YOUR INSTRUCTIONS
From the entries, copy each line that includes "diffuse".

⟨

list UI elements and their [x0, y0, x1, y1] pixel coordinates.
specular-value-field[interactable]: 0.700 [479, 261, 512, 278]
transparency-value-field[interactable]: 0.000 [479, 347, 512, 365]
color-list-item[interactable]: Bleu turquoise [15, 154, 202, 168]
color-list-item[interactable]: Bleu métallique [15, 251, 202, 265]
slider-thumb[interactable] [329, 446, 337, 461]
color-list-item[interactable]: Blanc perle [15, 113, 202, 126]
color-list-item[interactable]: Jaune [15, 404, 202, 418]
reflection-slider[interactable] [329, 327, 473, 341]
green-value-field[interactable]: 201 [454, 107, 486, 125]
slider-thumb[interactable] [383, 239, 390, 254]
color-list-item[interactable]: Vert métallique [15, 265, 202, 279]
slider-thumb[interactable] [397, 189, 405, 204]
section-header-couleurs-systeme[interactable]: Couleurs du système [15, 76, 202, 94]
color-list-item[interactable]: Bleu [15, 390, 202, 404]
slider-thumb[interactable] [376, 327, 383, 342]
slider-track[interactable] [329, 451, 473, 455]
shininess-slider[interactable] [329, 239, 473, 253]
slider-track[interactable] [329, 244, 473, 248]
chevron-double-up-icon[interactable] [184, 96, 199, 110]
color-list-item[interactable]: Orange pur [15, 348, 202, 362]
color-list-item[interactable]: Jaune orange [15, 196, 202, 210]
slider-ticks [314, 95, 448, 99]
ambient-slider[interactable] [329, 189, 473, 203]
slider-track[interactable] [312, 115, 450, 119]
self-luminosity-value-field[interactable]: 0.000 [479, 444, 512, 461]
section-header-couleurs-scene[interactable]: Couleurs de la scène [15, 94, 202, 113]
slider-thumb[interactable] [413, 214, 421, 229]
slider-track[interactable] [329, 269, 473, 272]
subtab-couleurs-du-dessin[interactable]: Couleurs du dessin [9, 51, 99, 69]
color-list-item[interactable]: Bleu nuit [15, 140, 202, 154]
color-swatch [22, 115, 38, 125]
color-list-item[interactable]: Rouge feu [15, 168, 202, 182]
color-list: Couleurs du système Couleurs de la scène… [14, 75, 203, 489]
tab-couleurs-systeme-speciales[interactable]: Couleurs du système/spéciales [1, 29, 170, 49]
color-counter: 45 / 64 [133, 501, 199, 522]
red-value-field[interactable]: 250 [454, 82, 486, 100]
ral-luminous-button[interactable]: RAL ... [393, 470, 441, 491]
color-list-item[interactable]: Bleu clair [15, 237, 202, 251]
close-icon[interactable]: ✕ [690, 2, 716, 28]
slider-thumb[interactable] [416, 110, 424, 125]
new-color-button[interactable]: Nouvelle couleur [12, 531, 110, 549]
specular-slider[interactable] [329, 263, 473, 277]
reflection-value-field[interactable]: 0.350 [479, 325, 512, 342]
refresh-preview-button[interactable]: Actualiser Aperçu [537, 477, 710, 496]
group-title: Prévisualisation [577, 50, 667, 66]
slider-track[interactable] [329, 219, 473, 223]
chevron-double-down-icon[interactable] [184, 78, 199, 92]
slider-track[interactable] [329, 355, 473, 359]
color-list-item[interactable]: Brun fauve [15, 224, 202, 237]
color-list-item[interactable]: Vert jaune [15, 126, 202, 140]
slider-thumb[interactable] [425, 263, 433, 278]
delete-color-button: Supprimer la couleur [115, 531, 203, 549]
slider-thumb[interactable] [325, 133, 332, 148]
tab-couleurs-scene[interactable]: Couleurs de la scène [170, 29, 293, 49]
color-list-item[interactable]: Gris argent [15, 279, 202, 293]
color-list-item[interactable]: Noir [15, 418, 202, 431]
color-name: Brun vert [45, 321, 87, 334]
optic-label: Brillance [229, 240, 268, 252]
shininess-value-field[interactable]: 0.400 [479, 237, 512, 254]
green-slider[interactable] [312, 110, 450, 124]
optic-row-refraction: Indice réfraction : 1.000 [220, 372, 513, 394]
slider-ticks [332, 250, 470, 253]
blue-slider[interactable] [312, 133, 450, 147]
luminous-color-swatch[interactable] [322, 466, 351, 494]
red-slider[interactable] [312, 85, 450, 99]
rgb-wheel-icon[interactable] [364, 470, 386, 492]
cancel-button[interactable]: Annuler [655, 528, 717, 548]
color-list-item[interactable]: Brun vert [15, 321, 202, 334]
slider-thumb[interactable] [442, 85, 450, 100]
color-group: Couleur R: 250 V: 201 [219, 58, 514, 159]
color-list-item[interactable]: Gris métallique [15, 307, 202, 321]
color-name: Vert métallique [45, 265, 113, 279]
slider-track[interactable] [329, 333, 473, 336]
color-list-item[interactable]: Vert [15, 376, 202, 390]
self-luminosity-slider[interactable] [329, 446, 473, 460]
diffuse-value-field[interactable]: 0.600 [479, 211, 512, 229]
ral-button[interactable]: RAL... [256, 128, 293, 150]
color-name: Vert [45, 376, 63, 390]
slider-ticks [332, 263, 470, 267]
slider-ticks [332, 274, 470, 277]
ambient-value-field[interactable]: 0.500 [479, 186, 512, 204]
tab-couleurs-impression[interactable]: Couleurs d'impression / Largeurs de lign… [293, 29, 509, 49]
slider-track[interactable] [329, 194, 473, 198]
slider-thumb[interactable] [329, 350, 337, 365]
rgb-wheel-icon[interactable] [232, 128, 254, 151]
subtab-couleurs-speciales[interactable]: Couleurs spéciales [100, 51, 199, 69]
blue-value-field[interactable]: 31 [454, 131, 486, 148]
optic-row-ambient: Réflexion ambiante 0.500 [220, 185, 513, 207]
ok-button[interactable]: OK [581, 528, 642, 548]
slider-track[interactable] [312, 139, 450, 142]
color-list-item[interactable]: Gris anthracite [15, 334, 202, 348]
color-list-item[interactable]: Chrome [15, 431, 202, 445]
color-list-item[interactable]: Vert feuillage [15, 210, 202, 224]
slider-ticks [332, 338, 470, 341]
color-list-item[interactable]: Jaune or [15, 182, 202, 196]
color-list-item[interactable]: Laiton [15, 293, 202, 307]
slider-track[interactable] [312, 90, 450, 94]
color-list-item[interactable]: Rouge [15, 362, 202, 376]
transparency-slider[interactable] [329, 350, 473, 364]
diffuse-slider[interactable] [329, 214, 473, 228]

⟩

TASK RESPONSE
diffuse-value-field[interactable]: 0.600 [479, 211, 512, 229]
diffuse-slider[interactable] [329, 214, 473, 228]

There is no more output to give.